» WHAT THE TASK ASKS
An exact copy of the data is needed, one that excludes all pictures.

» RECORDS FOR THE TASK
"""

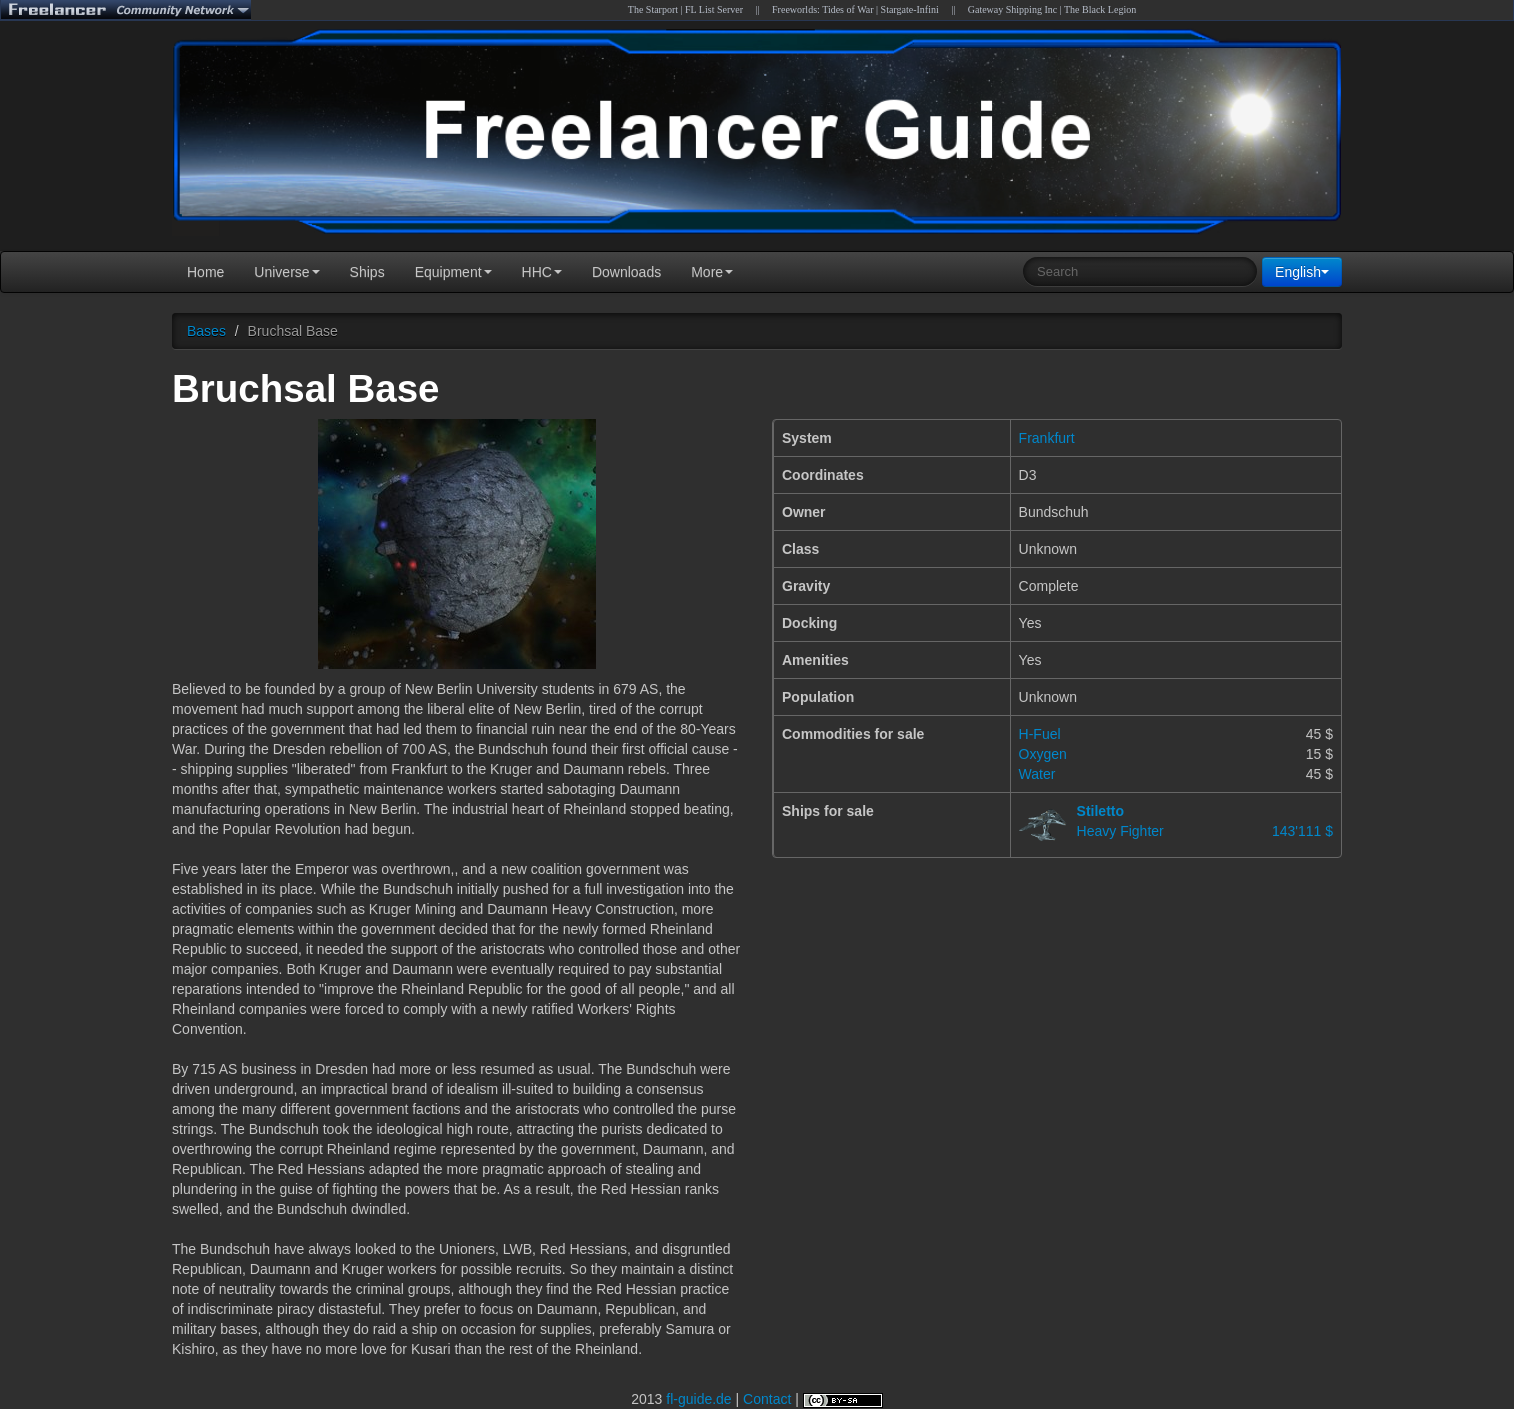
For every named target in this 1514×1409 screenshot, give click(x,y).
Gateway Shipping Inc (1012, 9)
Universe (286, 272)
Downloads (626, 272)
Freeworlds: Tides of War (823, 9)
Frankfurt (1047, 438)
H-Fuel (1040, 734)
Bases (206, 331)
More (712, 272)
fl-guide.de (698, 1399)
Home (205, 272)
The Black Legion (1100, 9)
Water (1037, 774)
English (1302, 272)
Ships (367, 272)
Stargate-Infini (910, 9)
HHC (542, 272)
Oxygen (1043, 754)
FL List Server (714, 9)
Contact (767, 1399)
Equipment (453, 272)
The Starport (653, 9)
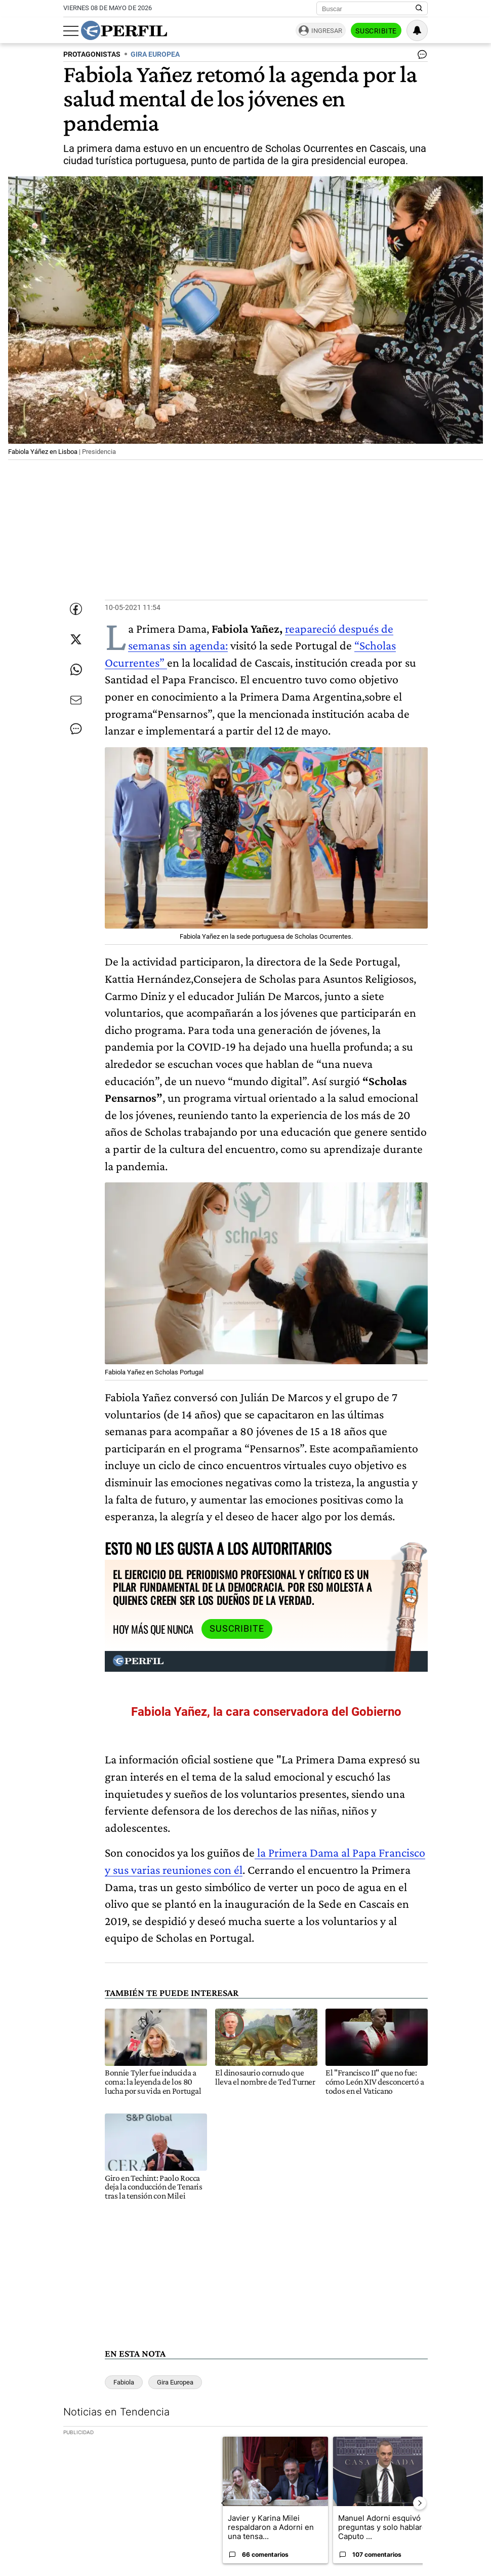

"""

» OUTPUT FOR THIS EXERCISE
For every named target in this 1514×1409 screenshot, give click(x,y).
Gateway Shipping Inc (1012, 9)
Universe (286, 272)
Downloads (626, 272)
Freeworlds: Tides of War (823, 9)
Frankfurt (1047, 438)
H-Fuel (1040, 734)
Bases (206, 331)
More (712, 272)
fl-guide.de (698, 1399)
Home (205, 272)
The Black Legion (1100, 9)
Water (1037, 774)
English (1302, 272)
Ships (367, 272)
Stargate-Infini (910, 9)
HHC (542, 272)
Oxygen (1043, 754)
FL List Server (714, 9)
Contact (767, 1399)
Equipment (453, 272)
The Starport (653, 9)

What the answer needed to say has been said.